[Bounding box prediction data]

########################################

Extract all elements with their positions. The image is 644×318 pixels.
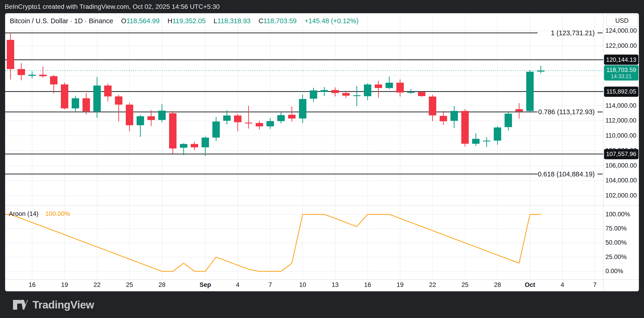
- candle: [429, 95, 436, 121]
- tradingview-wordmark: TradingView: [32, 299, 94, 311]
- candle: [504, 113, 512, 131]
- candle: [126, 103, 133, 131]
- candle: [180, 143, 188, 155]
- candle: [158, 104, 166, 122]
- candle: [82, 93, 90, 114]
- currency-toggle-button[interactable]: USD: [606, 15, 638, 27]
- candle: [234, 114, 242, 131]
- candle: [526, 70, 534, 112]
- candle: [104, 84, 112, 101]
- candle: [440, 111, 447, 125]
- candle: [18, 63, 25, 80]
- candle: [28, 71, 36, 78]
- candle: [353, 86, 360, 106]
- candle: [375, 81, 382, 98]
- candle: [202, 137, 209, 156]
- candle: [191, 142, 198, 150]
- candle: [320, 87, 328, 96]
- candle: [288, 107, 296, 122]
- left-frame-strip: [0, 0, 5, 318]
- candle: [72, 96, 79, 112]
- candle: [169, 111, 176, 154]
- candle: [115, 95, 122, 122]
- candle: [223, 110, 231, 124]
- candle: [245, 106, 252, 129]
- tradingview-brand-link[interactable]: TradingView: [12, 291, 94, 318]
- candle: [266, 118, 274, 129]
- candle: [364, 83, 371, 100]
- candle: [61, 83, 68, 110]
- fib-level-label: 0.786 (113,172.93): [538, 108, 595, 116]
- candle: [516, 103, 523, 118]
- tradingview-chart-window: BeInCrypto1 created with TradingView.com…: [0, 0, 644, 318]
- right-frame-strip: [639, 0, 644, 318]
- candle: [256, 121, 263, 129]
- candle: [472, 134, 480, 146]
- candle: [148, 110, 155, 126]
- chart-canvas[interactable]: 1 (123,731.21)0.786 (113,172.93)0.618 (1…: [0, 0, 644, 318]
- candle: [537, 66, 544, 73]
- fib-level-label: 1 (123,731.21): [551, 29, 595, 37]
- tradingview-logo-icon: [12, 299, 28, 311]
- candle: [483, 137, 490, 147]
- candle: [299, 94, 306, 123]
- candle: [461, 109, 469, 147]
- candle: [277, 113, 285, 124]
- currency-label: USD: [615, 17, 628, 24]
- fib-level-label: 0.618 (104,884.19): [538, 170, 595, 178]
- candle: [494, 126, 501, 145]
- candle: [332, 88, 339, 97]
- candle: [386, 76, 393, 89]
- candle: [137, 115, 144, 137]
- candle: [396, 79, 404, 97]
- footer-bar: TradingView: [0, 291, 644, 318]
- candle: [310, 88, 317, 102]
- candle: [450, 106, 458, 128]
- candle: [418, 91, 426, 97]
- candle: [39, 66, 47, 78]
- candle: [7, 33, 14, 80]
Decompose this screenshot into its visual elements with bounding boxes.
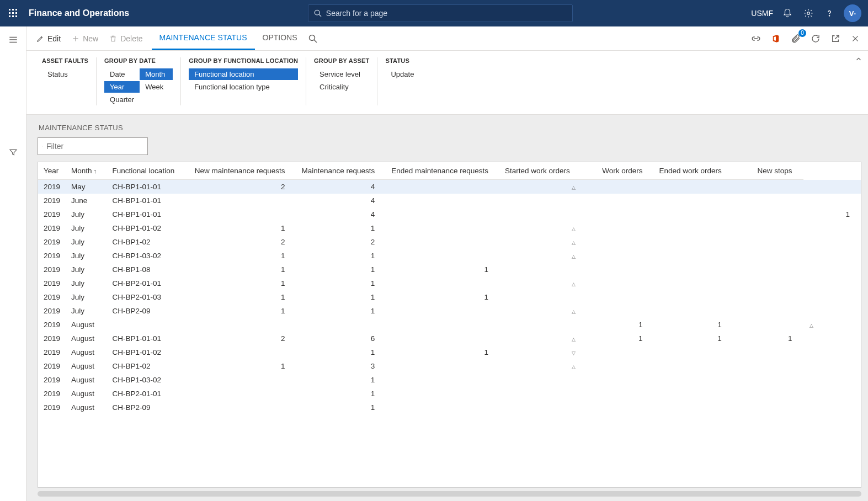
notifications-icon[interactable] [781, 7, 794, 20]
attachments-icon[interactable]: 0 [790, 33, 802, 45]
col-maintenance-requests[interactable]: Maintenance requests [296, 162, 386, 180]
find-button[interactable] [305, 26, 323, 50]
chip-quarter[interactable]: Quarter [104, 94, 140, 105]
table-row[interactable]: 2019AugustCH-BP1-01-0211▽ [38, 345, 861, 359]
trend-up-icon: △ [810, 323, 813, 328]
collapse-action-pane-icon[interactable] [855, 55, 862, 63]
refresh-icon[interactable] [810, 33, 822, 45]
chip-week[interactable]: Week [140, 81, 173, 93]
table-row[interactable]: 2019JulyCH-BP1-03-0211△ [38, 249, 861, 263]
filter-pane-icon[interactable] [7, 146, 20, 159]
chip-update[interactable]: Update [385, 68, 419, 80]
chip-date[interactable]: Date [104, 68, 140, 80]
popout-icon[interactable] [829, 33, 842, 45]
svg-rect-8 [15, 15, 17, 17]
app-launcher-icon[interactable] [7, 7, 20, 20]
table-row[interactable]: 2019MayCH-BP1-01-0124△ [38, 180, 861, 194]
grid-filter[interactable] [38, 137, 148, 155]
trend-up-icon: △ [572, 226, 576, 232]
table-row[interactable]: 2019AugustCH-BP1-0213△ [38, 359, 861, 373]
chip-functional-location[interactable]: Functional location [189, 68, 298, 80]
global-search-input[interactable] [326, 9, 567, 18]
svg-rect-4 [12, 12, 14, 14]
trend-up-icon: △ [572, 185, 576, 190]
table-row[interactable]: 2019JulyCH-BP1-08111 [38, 263, 861, 276]
top-navbar: Finance and Operations USMF V- [0, 0, 868, 26]
group-status: STATUS Update [377, 57, 427, 105]
col-started-work-orders[interactable]: Started work orders [499, 162, 581, 180]
svg-rect-2 [15, 9, 17, 10]
col-functional-location[interactable]: Functional location [107, 162, 189, 180]
svg-point-9 [315, 10, 319, 15]
section-title: MAINTENANCE STATUS [39, 124, 861, 132]
tab-maintenance-status[interactable]: MAINTENANCE STATUS [152, 26, 255, 50]
table-row[interactable]: 2019AugustCH-BP2-091 [38, 401, 861, 414]
search-icon [42, 143, 43, 150]
chip-year[interactable]: Year [104, 81, 140, 93]
content-area: MAINTENANCE STATUS YearMonth↑Functional … [26, 115, 868, 501]
group-by-date: GROUP BY DATE DateMonthYearWeekQuarter [96, 57, 180, 105]
svg-line-19 [314, 40, 317, 42]
horizontal-scrollbar[interactable] [38, 491, 861, 497]
search-icon [308, 34, 317, 43]
table-row[interactable]: 2019JulyCH-BP2-01-0111△ [38, 276, 861, 290]
col-new-maintenance-requests[interactable]: New maintenance requests [189, 162, 296, 180]
table-row[interactable]: 2019JulyCH-BP2-01-03111 [38, 290, 861, 304]
grid-filter-input[interactable] [46, 142, 143, 151]
chip-functional-location-type[interactable]: Functional location type [189, 81, 298, 93]
col-ended-maintenance-requests[interactable]: Ended maintenance requests [386, 162, 499, 180]
trend-up-icon: △ [572, 337, 576, 342]
grid: YearMonth↑Functional locationNew mainten… [38, 162, 861, 488]
action-pane: ASSET FAULTS Status GROUP BY DATE DateMo… [26, 51, 868, 115]
trend-up-icon: △ [572, 281, 576, 287]
trend-down-icon: ▽ [572, 350, 576, 356]
col-month[interactable]: Month↑ [66, 162, 107, 180]
svg-rect-5 [15, 12, 17, 14]
group-title: STATUS [385, 57, 419, 64]
table-row[interactable]: 2019JulyCH-BP1-01-0211△ [38, 221, 861, 235]
settings-icon[interactable] [802, 7, 815, 20]
tab-options[interactable]: OPTIONS [255, 26, 305, 50]
group-by-functional-location: GROUP BY FUNCTIONAL LOCATION Functional … [180, 57, 306, 105]
table-row[interactable]: 2019AugustCH-BP2-01-011 [38, 387, 861, 401]
table-row[interactable]: 2019August11△ [38, 318, 861, 332]
table-row[interactable]: 2019AugustCH-BP1-01-0126△111 [38, 332, 861, 345]
close-icon[interactable] [849, 33, 861, 45]
help-icon[interactable] [823, 7, 836, 20]
office-icon[interactable] [770, 33, 782, 45]
delete-label: Delete [120, 34, 142, 43]
tabs: MAINTENANCE STATUSOPTIONS [152, 26, 305, 50]
col-ended-work-orders[interactable]: Ended work orders [653, 162, 732, 180]
col-work-orders[interactable]: Work orders [581, 162, 654, 180]
table-row[interactable]: 2019JulyCH-BP1-0222△ [38, 235, 861, 249]
col-year[interactable]: Year [38, 162, 66, 180]
table-row[interactable]: 2019AugustCH-BP1-03-021 [38, 373, 861, 387]
link-icon[interactable] [750, 33, 762, 45]
left-rail [0, 26, 26, 501]
svg-line-10 [319, 14, 321, 17]
group-title: GROUP BY FUNCTIONAL LOCATION [189, 57, 298, 64]
table-row[interactable]: 2019JuneCH-BP1-01-014 [38, 194, 861, 207]
chip-service-level[interactable]: Service level [314, 68, 369, 80]
trend-up-icon: △ [572, 309, 576, 315]
table-row[interactable]: 2019JulyCH-BP1-01-0141 [38, 207, 861, 221]
edit-button[interactable]: Edit [31, 26, 66, 50]
table-row[interactable]: 2019JulyCH-BP2-0911△ [38, 304, 861, 318]
chip-criticality[interactable]: Criticality [314, 81, 369, 93]
hamburger-icon[interactable] [7, 33, 20, 46]
command-bar: Edit New Delete MAINTENANCE STATUSOPTION… [26, 26, 868, 51]
user-avatar[interactable]: V- [844, 4, 861, 22]
svg-point-12 [829, 15, 829, 16]
pencil-icon [36, 35, 44, 42]
new-label: New [83, 34, 98, 43]
svg-rect-6 [9, 15, 10, 17]
chip-month[interactable]: Month [140, 68, 173, 80]
svg-point-18 [309, 35, 315, 40]
chip-status[interactable]: Status [42, 68, 88, 80]
trend-up-icon: △ [572, 364, 576, 370]
trend-up-icon: △ [572, 240, 576, 246]
delete-button: Delete [104, 26, 148, 50]
col-new-stops[interactable]: New stops [733, 162, 803, 180]
company-picker[interactable]: USMF [751, 9, 773, 18]
global-search[interactable] [308, 4, 573, 22]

########################################

**EXERCISE PROMPT**
Return every line above that contains the word "chart".

**YOUR RESPONSE**
- tradingview-chart-window: BeInCrypto1 created with TradingView.com…: [0, 0, 644, 318]
- chart-canvas[interactable]: 1 (123,731.21)0.786 (113,172.93)0.618 (1…: [0, 0, 644, 318]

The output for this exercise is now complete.